“Quant” Hedge Funds

IN February 1996, a chess-playing computer named “Deep Blue” defeated Grandmaster Garry Kasparov in what was the first chess victory of a computer against a reigning world champion. This was not only a significant moment in the history of competitive chess, it signaled that computers, with the right algorithm, could surpass humans.
In financial markets, hedge funds began to imagine a day where machines, not people, would be responsible for stock trading. If a computer could defeat the world’s best chess player with the right algorithm, couldn’t there soon be a day when machines would also compete with humans as stock traders?
The answer is a resounding yes. Today, quantitative hedge funds are the source of 27% of all U.S. stock trades, up from 14% in 2013. These “quant” hedge funds line up to hire the best mathematicians and computer scientists among a growing number of graduates pursuing careers in quant investing.
They compete to create the best algorithms, which use statistical models to select the most attractive trades.
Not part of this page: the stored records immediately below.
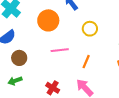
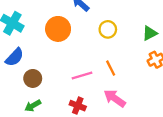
pink line: (60, 50) -> (82, 75), moved
orange line: (86, 62) -> (111, 68), turned -40

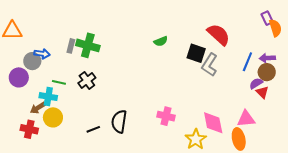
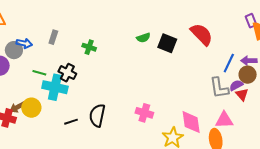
green cross: (88, 45) -> (89, 47), moved, size x0.6
black square: (196, 53) -> (167, 43), moved
gray L-shape: (209, 65) -> (219, 88), moved, turned -45
black cross: (87, 80) -> (67, 73), turned -30
cyan cross: (48, 97) -> (55, 87), moved, size x1.4
brown arrow: (38, 108) -> (17, 107), moved

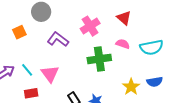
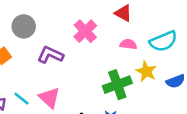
green cross: (99, 59) -> (117, 85), moved
yellow star: (131, 87) -> (146, 71), moved

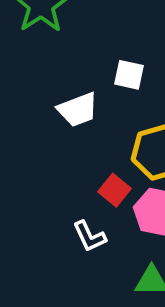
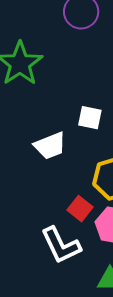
white L-shape: (89, 236) -> (61, 245), size x1.5

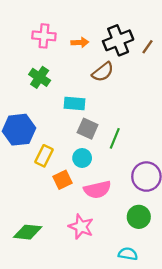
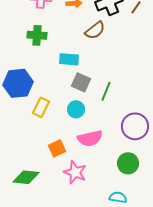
green cross: (40, 77) -> (37, 35), turned -30
orange square: (62, 180) -> (57, 148), moved

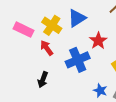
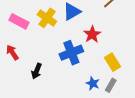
red arrow: (47, 48) -> (12, 52), moved

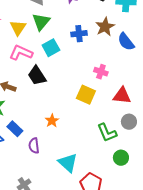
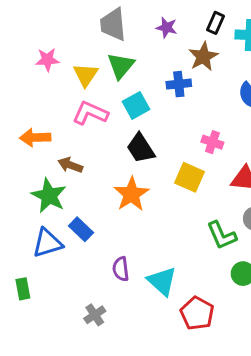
brown star: (105, 27) -> (203, 57), moved
black trapezoid: (37, 76) -> (141, 148), moved
orange star: (52, 121) -> (131, 194), moved, size x1.6
purple semicircle: (34, 146) -> (121, 269), moved

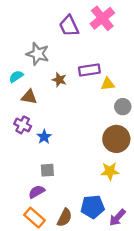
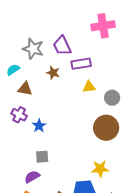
pink cross: (102, 18) -> (103, 26), moved, turned 30
purple trapezoid: (69, 26) -> (62, 46), moved
yellow triangle: (108, 84) -> (89, 87), moved
yellow star: (110, 171) -> (100, 169), moved

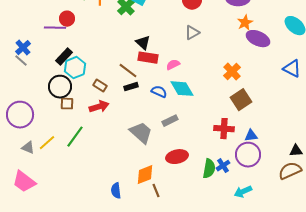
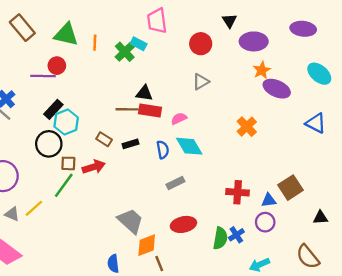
black triangle: (143, 43) -> (144, 93), turned -35
brown line: (128, 71) -> (127, 109), moved, turned -36
brown rectangle: (100, 86) -> (104, 139), moved
blue semicircle: (159, 92) -> (163, 150), turned 56
brown square: (241, 100) -> (291, 188), moved
brown square: (67, 104) -> (68, 163), moved
gray trapezoid: (141, 133) -> (131, 221), moved
green line: (75, 137) -> (64, 185), moved
purple circle: (248, 155) -> (265, 222), size x0.7
brown semicircle: (290, 171) -> (308, 257), moved, turned -105

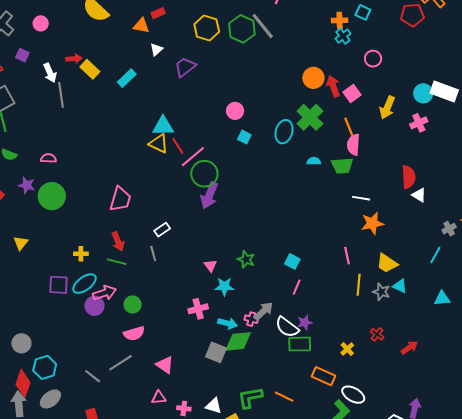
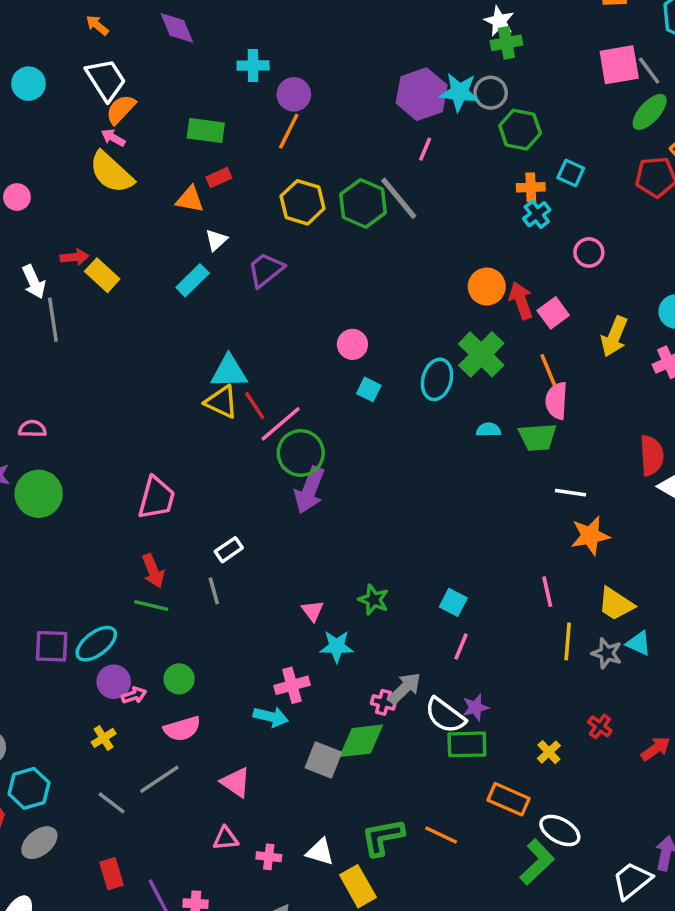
cyan rectangle: (127, 78) -> (193, 280), moved
yellow cross: (81, 254) -> (104, 738), moved, turned -32
pink arrow: (104, 293) -> (134, 695), moved, size x0.6
cyan arrow: (228, 323) -> (271, 717), moved

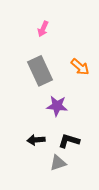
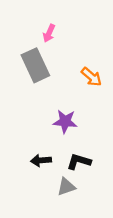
gray rectangle: (40, 71) -> (35, 65), moved

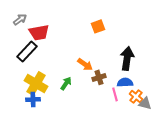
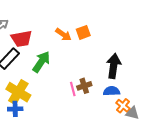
orange arrow: (85, 64) -> (63, 35), moved
green arrow: (66, 83) -> (41, 62), moved, size x1.5
pink line: (115, 94) -> (73, 89), moved

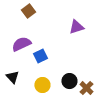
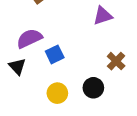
black triangle: (12, 77) -> (17, 66), moved
brown cross: (86, 88) -> (116, 61), moved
Using high-powered computers, stock traders are able to analyze trillions of gigabytes of data.
The long term prospects of this approach to stock trading are seemingly great. These algorithm-based models can perform tasks and analyze data at a rate impossible for humans. It, therefore, makes sense that quants now have 29% of stock-trading volume — about as much as individual investors — and have more than doubled their share of hedge funds assets to $932 billion of investments.
But does the influx in quant hedge funds indicate that, just as Deep Blue defeated Grandmaster Kasparov, computers have now surpassed humans’ abilities at stock trading?
The answer is a conditional no. Since 2009, quant hedge funds have been performing poorly, losing money in four of the last five years and making many wonder whether or not the growth of quant investing has permanently harmed returns. Throughout recent years, traders were far better off using more traditional approaches than quant-fund investing.
And yet, the aftermath of the financial crisis was a particularly turbulent period for markets that often abandoned the historical patterns quant algorithms rely on. According to quant-hedge funds, it is unfortunate but not unsurprising that quant models would fail in these recent years, when less predictable politicians and central bankers steered the economy.
Even if quants have become better at predicting the direction of the market when it is acting freely, they have not developed a strong ability to predict the behavior of policymakers. Humans, it seems, are still the best at predicting the movements of an economy directly guided by other humans.
If this is true, then quant investing strategies, and the algorithms they rely on, may come to succeed once again as markets descend into more stable and familiar terrain. The next Grandmaster may yet be a stock trading computer.